Zrezygnowana odpuściłam dalsze próby rozmowy, widząc maślany wzrok, którym obdarzyła nowego moja przyjaciółka. Z braku laku również powiodłam za nim spojrzeniem - facet faktycznie był niezły. Ciemnobrązowe włosy, opalona skóra, i te piękne oczy w kolorze złota, które patrzyły prosto w moje... O cholera, patrzyły prosto w moje, że w moje. To musiało dziwnie wyglądać, tak się gapiłam. Miałam ochotę przybić sobie piątkę głową, ze ścianą.
— Co on, przyjechał z Kalifornii, że taki opalony? Lato dopiero się zaczyna — syknęłam cicho. Najwyraźniej niewystarczająco cicho, bo przechodząc obok nas chłopak rzucił ze śmiechem:
— Jestem z Montany.
Jak on to usłyszał? Zresztą, szybko oddaliłam tą niefortunną sytuację w myślach. Mając tyle pecha co ja, musiałam nauczyć się to robić.
— Ray. — powiedziałam, bo dziewczyna wciąż wpatrywała się w załom korytarza, za którym zniknął nieznajomy. — Ray, on już poszedł. — powiedziałam, przewracając oczami na jej dziecinne zachowanie. Nie to, że sama przed chwilą byłam na jej miejscu.
— Tak, tak, chodźmy. — ocknęła się i żwawo ruszyła przed siebie.

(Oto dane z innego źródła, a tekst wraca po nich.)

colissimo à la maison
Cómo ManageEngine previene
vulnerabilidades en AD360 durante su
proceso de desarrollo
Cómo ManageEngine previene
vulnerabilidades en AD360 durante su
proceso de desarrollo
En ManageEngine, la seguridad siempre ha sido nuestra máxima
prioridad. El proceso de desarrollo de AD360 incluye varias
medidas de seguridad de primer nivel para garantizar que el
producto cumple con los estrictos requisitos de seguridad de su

Dotarłyśmy do przytulnej kawiarni tuż obok szkoły w milczeniu. Zamówiłam karmelową latte na wynos, podałam kasjerce banknot i zostawiwszy Ray, dodającą sobie do espresso dziwnie podejrzany, przezroczysty płyn z piersiówki, skierowałam się do wyjścia. Miałam jeszcze pół godziny do rozpoczęcia kolejnej lekcji. Spojrzałam w stronę niewielkiego lasu, do którego czasem chodziliśmy biegać na wuefie. Nogi same pokierowały mnie w tamtą stronę, jakby jakąś niewidzialna siła mnie tam pchała. Liście powiewały na wietrze, mimo, że dzisiejszy dzień był dość ciepły. Wdychałam świeże powietrze, rozkoszując się smakiem pysznej kawy. Przeszłam się kawałek po zagajniku, po czym doszłam do wniosku, że jeśli nie chcę się spóźnić to muszę wracać. Nagle usłyszałam cichy szelest. Podskoczyłam jak trzaśnięta piorunem, ledwo utrzymując w ręku kubek z gorącym napojem (oczywiście, że i tak trochę wylałam, parząc sobie palce) i szybko popatrzyłam w stronę, z której dochodził hałas. Moje serce prawie się zatrzymało, kiedy w gęstych krzakach dostrzegłam wilka. Był śnieżnobiały i miał niesamowite złote tęczówki. Po chwili również mnie zobaczył i zamarł. Odwróciłam i zaczęłam uciekać co sił w nogach, jednak wychowanie fizyczne ma swoje plusy. Miałam nadzieję, że zwierzę mnie nie goniło. Przystanęłam dopiero przed szkołą, wciąż roztrzęsiona. Może te sny wcale nie zwiastowały tego, że dostanę psa, tylko jakąś plagę wściekłych wilków?! Uspokoiłam oddech i poszłam do sali, mieliśmy teraz lekcję wychowawczą. Weszłam do środka, przeprosiłam za spóźnienie i zajęłam swoje miejsce obok Ray. Czułam, że serce nadal wali mi w piersi jak oszalałe.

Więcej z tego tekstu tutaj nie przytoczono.